Where the hell am I?
Who is this man who is fucking her, choking her, slapping her, and why does it feel like it’s me? Where is that man who was beating me? Am I hallucinating? Am I on drugs?

“Are you talking to me?” She asked. I must have been murmuring out loud. 

“Huh? No, nothing.”

“You know, Johnny, you're getting kind of psycho. You keep on muttering things to yourself.”

A glimpse of my past flashed before me again. It haunted me. It was like it had triggered something inside me. I buried my head in her hair, hoping that it would be enough to hide myself in it, and I increased my thrusting and slapping.

Then it happened again. I felt somebody touching my bare back and about to strike me. I turned, but there was only a dim light floating around the room and a patch of darkness collecting in the corners. There was nobody behind me--nobody touching me--but it felt so real.

“Asshole, what the hell are you looking at?” The hooker brought my gaze back. Every time I turned away, the darkness grew and kept on growing. 

The girl lit a cigarette and stretched out a little bit on the bed. “Are you still afraid of the dark, big boy?” She let out a puff of smoke. “When will you cum? I can’t wait for you the entire night. I don’t know what the hell your problem is. First you nearly choked me and were hitting me pretty hard, and now you're lying next to me like a scared little boy. Are you afraid that a monster will come out of that darkness and eat you?” She mocked.

I listened to every word she said, but couldn’t explain it to her.

“Can you...Can you stroke my hair?” I asked her, surprised by my own request.

“Damn it, Johnny, are you joking? Just give me the money if you're not going to finish. I've got other clients to meet.”

But I was looking for something else. I just wanted her to stay for few more minutes.
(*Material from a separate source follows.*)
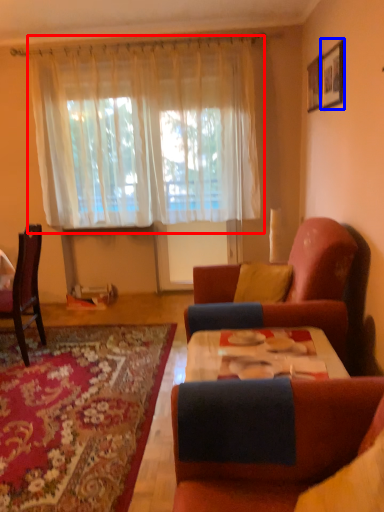 Question: Which object is closer to the camera taking this photo, curtain (highlighted by a red box) or picture frame (highlighted by a blue box)?

Choices:
 (A) curtain
 (B) picture frame

Answer: (B)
I wanted to hold her until my heartbeat returned to normal.

But why would she let me do that? She wasn't my girlfriend, or my sister, or my mother.
I took out the money.

“Would you please just spend some time with me?” I dreaded the thought of being alone again.

“Go fuck yourself. Just give me my money.”

“Please...I don't even need cuddling or anything...We could just lay here with our clothes on and maybe talk a little bit while your stroke my hair.”

“Now you're just pissing me off.”

I handed her the money before she got angrier than she already was. And then she said it.

“Hey, Johnny...so Edi told me that you were fucked by a pedophile when you were kid." My heart stopped. "Tell me, how did it feel? Did he fuck you in ass? Is that why you're so screwed up?” She let out a bitter laugh.

“Shut the fuck up!" I yelled and I sprang up, pulling on my pants. "Go fuck yourself!”

I stomped out of the room and slammed the door shut, not even bothering to look behind me.

Edi told her? What the hell! The bastard can’t keep his mouth shut!

It’s always been hard to get over that. People say that there's a lot of fresh air in the street, but I suffocate here. The smell of people slowly rotting is everywhere. There are small puddles all over the place, and skinny dogs sniffing around the garbage. The whole world is intoxicated in its own rhythm.

I walked in that same rotting world. I walked to the corner of the street, and my worst fear sat there, staring at me: an old, withered homeless man, sipping his bottle of rum. He was always there on Fifth Street and always staring at me. His bloodshot eyes seemed to scream at me:
One day, you'll end up like this, too, and there's nothing you can do about it.
And, like a child who crosses the street as quickly as possible because he's afraid of bullies, I rushed passed him.

No,
I will never end up like him. I can't end up like him. I have to do something. I can...I...What can I do? What can I become?

I looked up at the sky. Dark thunder clouds hovered over me. Monsoon season was knocking at the door.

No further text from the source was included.